Pyro4.utils.flame — Foreign Location Automatic Module Exposer

Pyro FLAME: Foreign Location Automatic Module Exposer. Easy but potentially very dangerous way of exposing remote modules and builtins. Flame requires the pickle serializer to be used.

Pyro4.utils.flame.connect(location, hmac_key=None)

Connect to a Flame server on the given location, for instance localhost:9999 or ./u:unixsock This is just a convenience function to creates an appropriate Pyro proxy.

Pyro4.utils.flame.start(daemon)

Create and register a Flame server in the given daemon. Be very cautious before starting this: it allows the clients full access to everything on your system.

Pyro4.utils.flame.createModule(name, source, filename='<dynamic-module>', namespace=None)

Utility function to create a new module with the given name (dotted notation allowed), directly from the source string. Adds it to sys.modules, and returns the new module object. If you provide a namespace dict (such as globals()), it will import the module into that namespace too.

class Pyro4.utils.flame.Flame

The actual FLAME server logic.
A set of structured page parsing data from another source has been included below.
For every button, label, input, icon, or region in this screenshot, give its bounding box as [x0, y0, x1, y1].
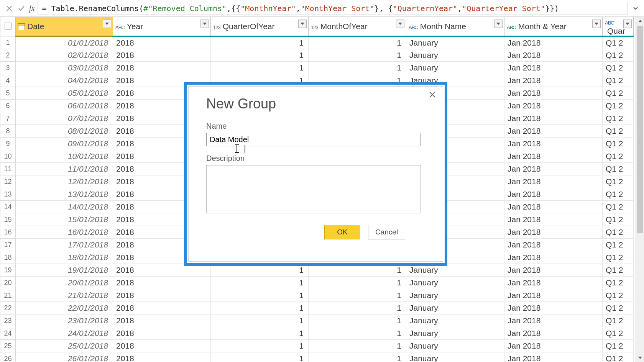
cell-date[interactable]: 03/01/2018: [16, 62, 113, 74]
cell-date[interactable]: 05/01/2018: [16, 87, 113, 100]
cell-date[interactable]: 09/01/2018: [16, 138, 113, 150]
row-number[interactable]: 17: [0, 239, 16, 251]
cell-month-year[interactable]: Jan 2018: [504, 251, 603, 264]
select-all-corner[interactable]: [0, 17, 16, 36]
cell-quarter-of-year[interactable]: 1: [211, 277, 309, 289]
cell-month-year[interactable]: Jan 2018: [504, 226, 603, 239]
cell-year[interactable]: 2018: [113, 62, 211, 74]
scroll-down-icon[interactable]: [636, 354, 644, 362]
cell-month-of-year[interactable]: 1: [309, 327, 406, 340]
cell-quarter[interactable]: Q1 2: [603, 201, 634, 213]
scrollbar-thumb[interactable]: [637, 26, 643, 233]
formula-input[interactable]: = Table.RenameColumns( #"Removed Columns…: [38, 2, 628, 15]
cell-quarter[interactable]: Q1 2: [603, 352, 634, 362]
cell-quarter[interactable]: Q1 2: [603, 125, 634, 138]
row-number[interactable]: 13: [0, 188, 16, 201]
cell-date[interactable]: 24/01/2018: [16, 327, 113, 340]
cell-quarter[interactable]: Q1 2: [603, 226, 634, 239]
cell-month-year[interactable]: Jan 2018: [504, 112, 603, 125]
column-filter-dropdown[interactable]: [494, 20, 503, 28]
cell-month-year[interactable]: Jan 2018: [504, 327, 603, 340]
table-row[interactable]: 303/01/2018201811JanuaryJan 2018Q1 2: [0, 62, 634, 74]
table-row[interactable]: 2626/01/2018201811JanuaryJan 2018Q1 2: [0, 352, 634, 362]
row-number[interactable]: 20: [0, 277, 16, 289]
cell-year[interactable]: 2018: [113, 289, 211, 302]
column-header-year[interactable]: ABCYear: [113, 17, 211, 36]
cell-month-name[interactable]: January: [406, 277, 504, 289]
row-number[interactable]: 2: [0, 49, 16, 62]
cell-month-year[interactable]: Jan 2018: [504, 163, 603, 175]
cell-date[interactable]: 26/01/2018: [16, 352, 113, 362]
cell-month-name[interactable]: January: [406, 352, 504, 362]
vertical-scrollbar[interactable]: [636, 17, 644, 362]
cell-month-year[interactable]: Jan 2018: [504, 201, 603, 213]
cell-quarter-of-year[interactable]: 1: [211, 340, 309, 352]
cell-month-of-year[interactable]: 1: [309, 340, 406, 352]
cell-month-name[interactable]: January: [406, 340, 504, 352]
cell-quarter[interactable]: Q1 2: [603, 150, 634, 163]
row-number[interactable]: 14: [0, 201, 16, 213]
row-number[interactable]: 4: [0, 74, 16, 87]
cell-date[interactable]: 06/01/2018: [16, 100, 113, 112]
column-header-quar[interactable]: ABCQuar: [603, 17, 634, 36]
cell-quarter-of-year[interactable]: 1: [211, 302, 309, 314]
row-number[interactable]: 3: [0, 62, 16, 74]
cell-quarter[interactable]: Q1 2: [603, 340, 634, 352]
row-number[interactable]: 1: [0, 36, 16, 49]
scroll-up-icon[interactable]: [636, 17, 644, 25]
table-row[interactable]: 2323/01/2018201811JanuaryJan 2018Q1 2: [0, 314, 634, 327]
cell-quarter[interactable]: Q1 2: [603, 213, 634, 226]
cell-quarter[interactable]: Q1 2: [603, 302, 634, 314]
cell-month-year[interactable]: Jan 2018: [504, 289, 603, 302]
cell-month-of-year[interactable]: 1: [309, 277, 406, 289]
cell-month-name[interactable]: January: [406, 62, 504, 74]
cell-year[interactable]: 2018: [113, 340, 211, 352]
close-icon[interactable]: [427, 90, 437, 100]
column-filter-dropdown[interactable]: [396, 20, 404, 28]
cell-quarter[interactable]: Q1 2: [603, 264, 634, 277]
table-row[interactable]: 202/01/2018201811JanuaryJan 2018Q1 2: [0, 49, 634, 62]
cell-year[interactable]: 2018: [113, 36, 211, 49]
row-number[interactable]: 18: [0, 251, 16, 264]
cell-month-year[interactable]: Jan 2018: [504, 302, 603, 314]
cell-quarter-of-year[interactable]: 1: [211, 36, 309, 49]
cell-month-of-year[interactable]: 1: [309, 352, 406, 362]
cell-month-year[interactable]: Jan 2018: [504, 100, 603, 112]
cell-month-year[interactable]: Jan 2018: [504, 74, 603, 87]
row-number[interactable]: 23: [0, 314, 16, 327]
column-header-date[interactable]: Date: [16, 17, 113, 36]
cell-quarter-of-year[interactable]: 1: [211, 352, 309, 362]
cell-month-year[interactable]: Jan 2018: [504, 87, 603, 100]
cell-quarter[interactable]: Q1 2: [603, 49, 634, 62]
cancel-formula-icon[interactable]: [4, 3, 15, 14]
cell-month-year[interactable]: Jan 2018: [504, 49, 603, 62]
name-input[interactable]: [206, 133, 421, 146]
cell-month-name[interactable]: January: [406, 327, 504, 340]
row-number[interactable]: 7: [0, 112, 16, 125]
column-header-month-name[interactable]: ABCMonth Name: [406, 17, 504, 36]
cell-month-year[interactable]: Jan 2018: [504, 277, 603, 289]
cell-month-year[interactable]: Jan 2018: [504, 239, 603, 251]
cell-quarter[interactable]: Q1 2: [603, 62, 634, 74]
column-header-quarterofyear[interactable]: 123QuarterOfYear: [211, 17, 309, 36]
cell-year[interactable]: 2018: [113, 49, 211, 62]
cell-date[interactable]: 14/01/2018: [16, 201, 113, 213]
table-row[interactable]: 2424/01/2018201811JanuaryJan 2018Q1 2: [0, 327, 634, 340]
cell-year[interactable]: 2018: [113, 327, 211, 340]
cell-year[interactable]: 2018: [113, 302, 211, 314]
cell-month-of-year[interactable]: 1: [309, 62, 406, 74]
row-number[interactable]: 15: [0, 213, 16, 226]
cell-date[interactable]: 22/01/2018: [16, 302, 113, 314]
cell-month-of-year[interactable]: 1: [309, 36, 406, 49]
cell-quarter-of-year[interactable]: 1: [211, 62, 309, 74]
cell-date[interactable]: 23/01/2018: [16, 314, 113, 327]
cell-date[interactable]: 12/01/2018: [16, 175, 113, 188]
cell-month-year[interactable]: Jan 2018: [504, 314, 603, 327]
cell-month-year[interactable]: Jan 2018: [504, 352, 603, 362]
cell-quarter[interactable]: Q1 2: [603, 36, 634, 49]
column-filter-dropdown[interactable]: [200, 20, 209, 28]
cell-quarter[interactable]: Q1 2: [603, 289, 634, 302]
table-row[interactable]: 2121/01/2018201811JanuaryJan 2018Q1 2: [0, 289, 634, 302]
cell-date[interactable]: 01/01/2018: [16, 36, 113, 49]
cell-quarter[interactable]: Q1 2: [603, 74, 634, 87]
Usually created by using core.Daemon.startFlame(). Be very cautious before starting this: it allows the clients full access to everything on your system.

builtin(name)

returns a proxy to the given builtin on the server

console()

get a proxy for a remote interactive console session

evaluate(expression)

evaluate an expression and return its result

execute(code)

execute a piece of code

getfile(filename)

read any accessible file from the server

getmodule(modulename)

obtain the source code from a module on the server

module(name)

Import a module on the server given by the module name and returns a proxy to it. The returned proxy does not support direct attribute access, if you want that, you should use the evaluate method instead.

sendfile(filename, filedata)

store a new file on the server

sendmodule(modulename, modulesource)

Send the source of a module to the server and make the server load it. Note that you still have to actually import it on the server to access it. Sending a module again will replace the previous one with the new.